Campion was left in his corner with the parcel less than a dozen feet away from him on the opposite bench. He moved over and picked it up. It was a long flat package wrapped in holly-printed tissue. Moreover, it was unexpectedly heavy and the ends were unbound.

He turned it over once or twice, wrestling with a strong disinclination to interfere, but a vivid recollection of the girl with the brandy-ball eyes, in her silver dress, her small pale face alive with anxiety, made up his mind for him and, sighing, he pulled the ribbon.

The typewritten folder which fell on to his knees surprised him at first, for it was not at all what he had expected, nor was its title, “Report on Messrs. Anderson and Coleridge, Messrs. Saunders, Duval and Berry, and Messrs. Birmingham and Rose,” immediately enlightening, and when he opened it at random a column of incomprehensible figures confronted him. It was a scribbled pencil note in a precise hand at the foot of one of the pages which gave him his first clue.

“These figures are estimated by us to be a reliable forecast of this firm's full working capacity.”

Two hours later it was bitterly cold in the garden and a thin white mist hung over the dark shrubbery which lined the drive when Mr Campion, picking his way cautiously along the clipped grass verge, came quietly down to the sundial walk. Behind him the gabled roofs of Underhill were shadowy against a frosty sky. There were still a few lights in the upper windows, but below stairs the entire place was in darkness.

Campion hunched his greatcoat about him and plodded on, unwonted severity in the lines of his thin face.

He came upon the sundial walk at last and paused, straining his eyes to see through the mist. He made out the figure standing by the stone column, and heaved a sigh of relief as he recognized the jaunty shoulders of the Christmas tree decorator. Lance's incurable romanticism was going to be useful at last, he reflected with wry amusement.

He did not join his friend but withdrew into the shadows of a great clump of rhododendrons and composed himself to wait. He intensely disliked the situation in which he found himself. Apart from the extreme physical discomfort involved, he had a natural aversion towards the project on hand, but little fair-haired girls with shiny eyes can be very appealing.

It was a freezing vigil. He could hear Lance stamping about in the mist, swearing softly to himself, and even that supremely comic phenomenon had its unsatisfactory side.

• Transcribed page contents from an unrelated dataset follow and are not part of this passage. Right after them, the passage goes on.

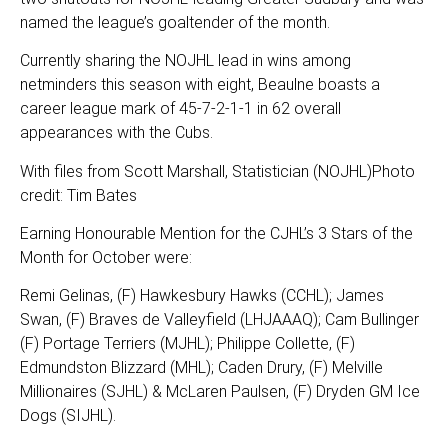
named the league’s goaltender of the month.
Currently sharing the NOJHL lead in wins among
netminders this season with eight, Beaulne boasts a
career league mark of 45-7-2-1-1 in 62 overall
appearances with the Cubs.
With files from Scott Marshall, Statistician (NOJHL)Photo
credit: Tim Bates
Earning Honourable Mention for the CJHL’s 3 Stars of the
Month for October were:
Remi Gelinas, (F) Hawkesbury Hawks (CCHL); James
Swan, (F) Braves de Valleyfield (LHJAAAQ); Cam Bullinger
(F) Portage Terriers (MJHL); Philippe Collette, (F)
Edmundston Blizzard (MHL); Caden Drury, (F) Melville
Millionaires (SJHL) & McLaren Paulsen, (F) Dryden GM Ice
Dogs (SIJHL).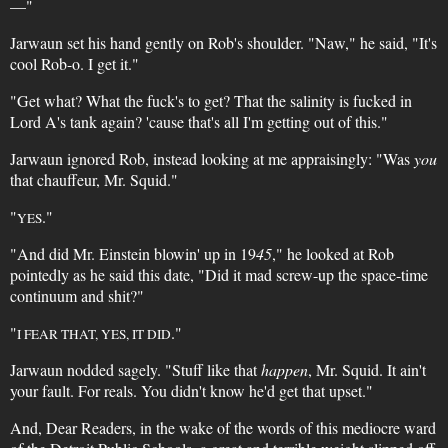
—"
Jarwaun set his hand gently on Rob's shoulder. "Naw," he said, "It's
cool Rob-o. I get it."
"Get what? What the fuck's to get? That the salinity is fucked in
Lord A's tank again? 'cause that's all I'm getting out of this."
Jarwaun ignored Rob, instead looking at me appraisingly: "Was
you
that chauffeur, Mr. Squid."
"
."
YES
"And did Mr. Einstein blowin' up in 19
45
," he looked at Rob
pointedly as he said this date, "Did it mad screw-up the space-time
continuum and shit?"
"
."
I FEAR THAT, YES, IT DID
Jarwaun nodded sagely. "Stuff like that
happen
, Mr. Squid. It ain't
your fault. For reals. You didn't know he'd get that upset."
And, Dear Readers, in the wake of the words of this mediocre ward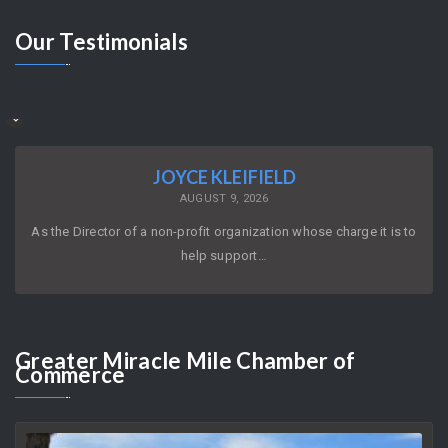
Our
Testimonials
JOYCE KLEIFIELD
AUGUST 9, 2026
As the Director of a non-profit organization whose charge it is to
help support…
Greater
Miracle Mile Chamber of
Commerce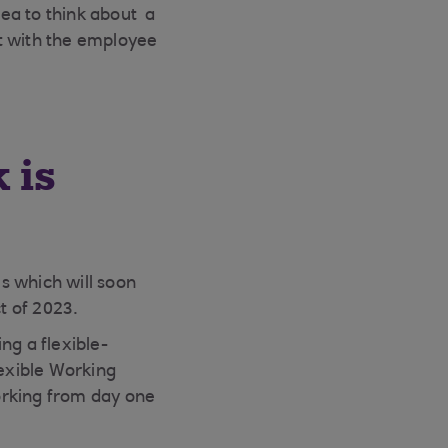
dea to think about a
t with the employee
 is
s which will soon
t of 2023.
g a flexible-
lexible Working
orking from day one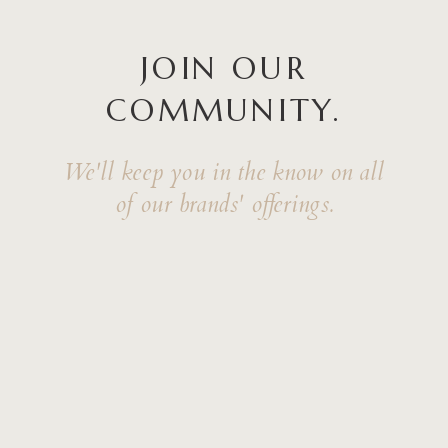
JOIN OUR
COMMUNITY.
We'll keep you in the know on all
of our brands' offerings.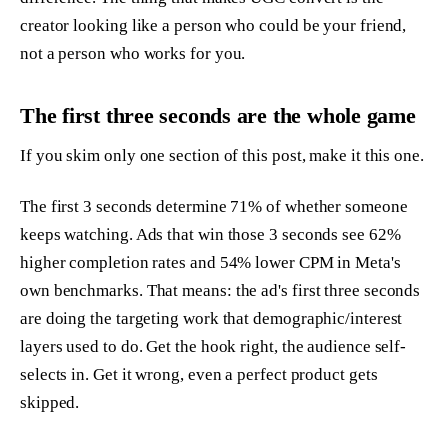
creator looking like a person who could be your friend,
not a person who works for you.
The first three seconds are the whole game
If you skim only one section of this post, make it this one.
The first 3 seconds determine 71% of whether someone
keeps watching. Ads that win those 3 seconds see 62%
higher completion rates and 54% lower CPM in Meta's
own benchmarks. That means: the ad's first three seconds
are doing the targeting work that demographic/interest
layers used to do. Get the hook right, the audience self-
selects in. Get it wrong, even a perfect product gets
skipped.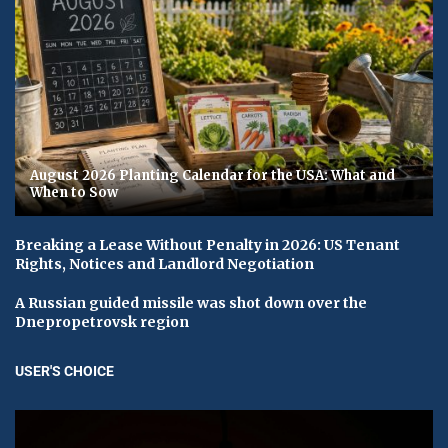
August 2026 Planting Calendar for the USA: What and
When to Sow
Breaking a Lease Without Penalty in 2026: US Tenant
Rights, Notices and Landlord Negotiation
A Russian guided missile was shot down over the
Dnepropetrovsk region
USER'S CHOICE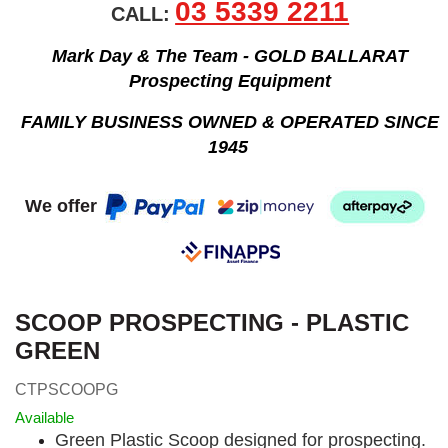
03 5339 2211
CALL:
Mark Day & The Team - GOLD BALLARAT
Prospecting Equipment
FAMILY BUSINESS OWNED & OPERATED SINCE
1945
We offer
SCOOP PROSPECTING - PLASTIC
GREEN
CTPSCOOPG
Available
Green Plastic Scoop designed for prospecting.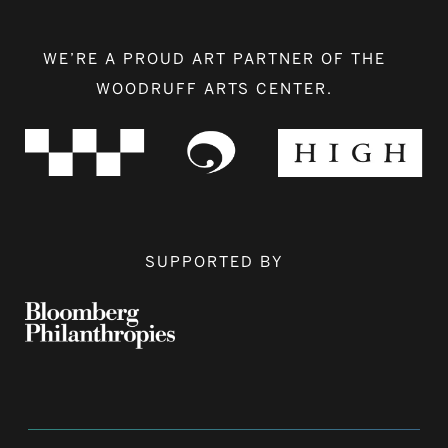
WE’RE A PROUD ART PARTNER OF THE
WOODRUFF ARTS CENTER.
SUPPORTED BY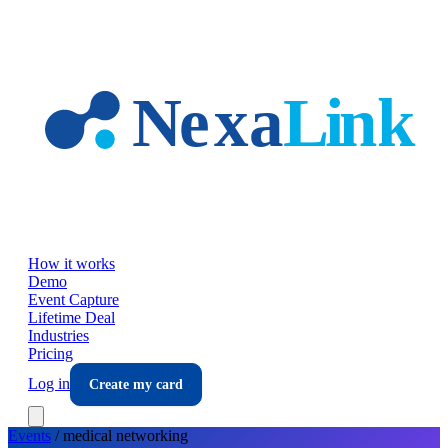
Skip to main content
How it works
Demo
Event Capture
Lifetime Deal
Industries
Pricing
Log in
Create my card
Events
/
medical
networking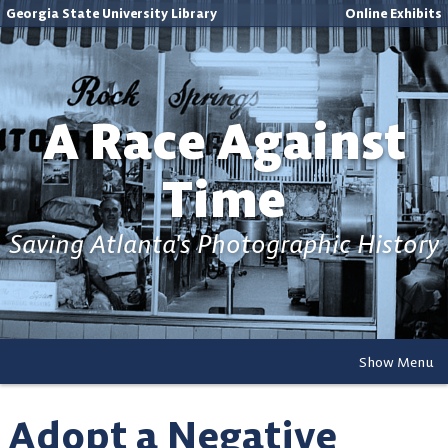
Georgia State University Library
Online Exhibits
A Race Against
Time
Saving Atlanta's Photographic History
Show Menu
Adopt a Negative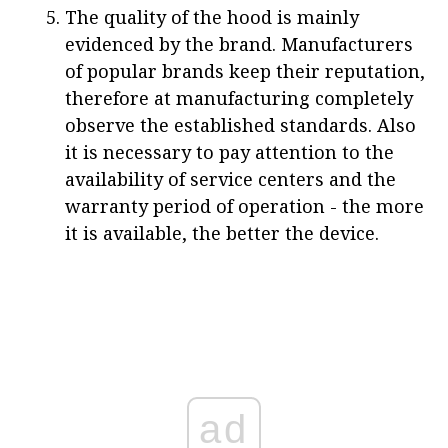
The quality of the hood is mainly
evidenced by the brand. Manufacturers
of popular brands keep their reputation,
therefore at manufacturing completely
observe the established standards. Also
it is necessary to pay attention to the
availability of service centers and the
warranty period of operation - the more
it is available, the better the device.
ad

They were both shivering and the mist's damp fingers seemed to have stroked their very bones when at last Campion stiffened. He had heard a rustle behind him and presently there was a movement in the wet leaves, followed by the sharp ring of feet on the stones. Lance swung round immediately, only to drop back in astonishment as a tall figure bore down.

“Where is it?”

Neither the words nor the voice came as a complete surprise to Campion, but the unfortunate Lance was taken entirely off his guard.

“Why, hello, Preen,” he said involuntarily. “What the devil are you doing here?”

The newcomer had stopped in his tracks, his face a white blur in the uncertain light. For a moment he stood perfectly still and then, turning on his heel, he made off without a word.